Each line of the listing that includes the string "Scrubbers" needs to be located and copied.
==== DATA TO EXAMINE ====
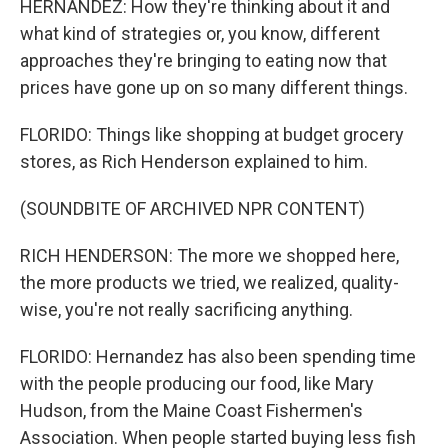
HERNANDEZ: How they're thinking about it and
what kind of strategies or, you know, different
approaches they're bringing to eating now that
prices have gone up on so many different things.
FLORIDO: Things like shopping at budget grocery
stores, as Rich Henderson explained to him.
(SOUNDBITE OF ARCHIVED NPR CONTENT)
RICH HENDERSON: The more we shopped here,
the more products we tried, we realized, quality-
wise, you're not really sacrificing anything.
FLORIDO: Hernandez has also been spending time
with the people producing our food, like Mary
Hudson, from the Maine Coast Fishermen's
Association. When people started buying less fish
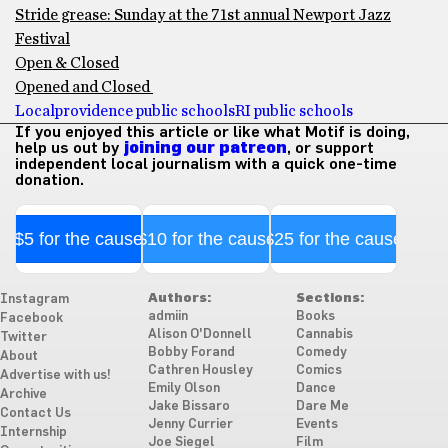
Stride grease: Sunday at the 71st annual Newport Jazz
Festival
Open & Closed
Opened and Closed
Local
providence public schools
RI public schools
If you enjoyed this article or like what Motif is doing,
help us out by
joining our patreon
, or support
independent local journalism with a quick one-time
donation.
$5 for the cause
$10 for the cause
$25 for the cause
Authors:
Sections:
Instagram
admiin
Books
Facebook
Alison O'Donnell
Cannabis
Twitter
Bobby Forand
Comedy
About
Cathren Housley
Comics
Advertise with us!
Emily Olson
Dance
Archive
Jake Bissaro
Dare Me
Contact Us
Jenny Currier
Events
Internship
Joe Siegel
Film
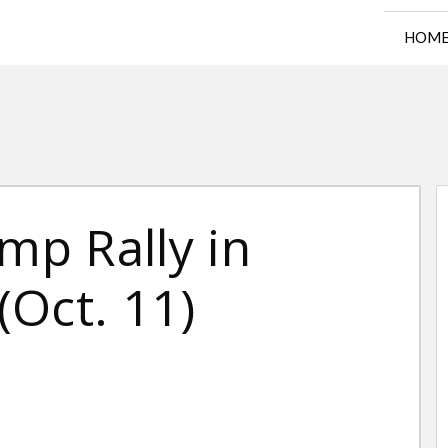
HOM
mp Rally in
Oct. 11)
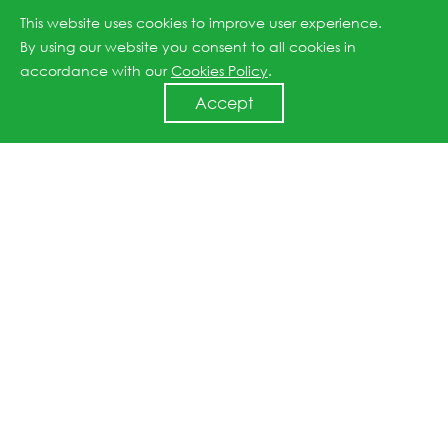
This website uses cookies to improve user experience.
C&I ESS
Utility ESS
By using our website you consent to all cookies in
accordance with our
Cookies Policy
.
Accept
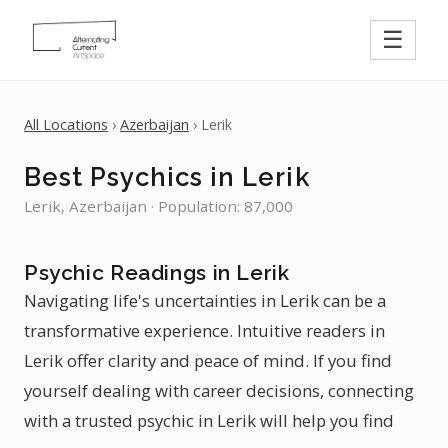
☰
All Locations
›
Azerbaijan
› Lerik
Best Psychics in Lerik
Lerik, Azerbaijan · Population: 87,000
Psychic Readings in Lerik
Navigating life's uncertainties in Lerik can be a
transformative experience. Intuitive readers in
Lerik offer clarity and peace of mind. If you find
yourself dealing with career decisions, connecting
with a trusted psychic in Lerik will help you find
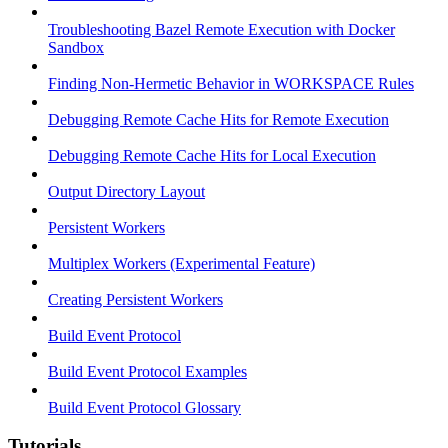
Troubleshooting Bazel Remote Execution with Docker
Sandbox
Finding Non-Hermetic Behavior in WORKSPACE Rules
Debugging Remote Cache Hits for Remote Execution
Debugging Remote Cache Hits for Local Execution
Output Directory Layout
Persistent Workers
Multiplex Workers (Experimental Feature)
Creating Persistent Workers
Build Event Protocol
Build Event Protocol Examples
Build Event Protocol Glossary
Tutorials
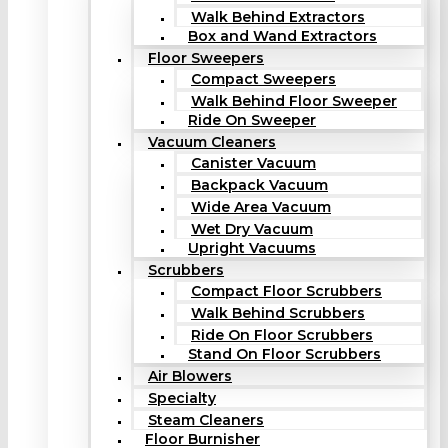
Walk Behind Extractors
Box and Wand Extractors
Floor Sweepers
Compact Sweepers
Walk Behind Floor Sweeper
Ride On Sweeper
Vacuum Cleaners
Canister Vacuum
Backpack Vacuum
Wide Area Vacuum
Wet Dry Vacuum
Upright Vacuums
Scrubbers
Compact Floor Scrubbers
Walk Behind Scrubbers
Ride On Floor Scrubbers
Stand On Floor Scrubbers
Air Blowers
Specialty
Steam Cleaners
Floor Burnisher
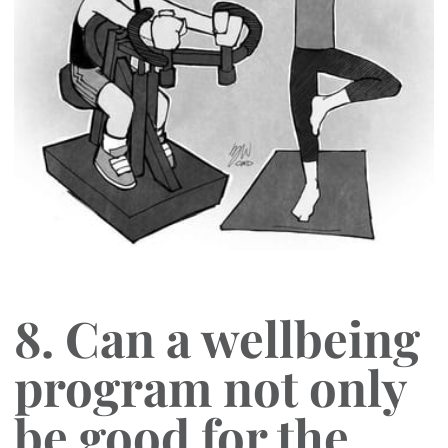
8. Can a wellbeing
program not only
be good for the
====
WRITTEN ANSWER:
Scrubbers
Compact Floor Scrubbers
Walk Behind Scrubbers
Ride On Floor Scrubbers
Stand On Floor Scrubbers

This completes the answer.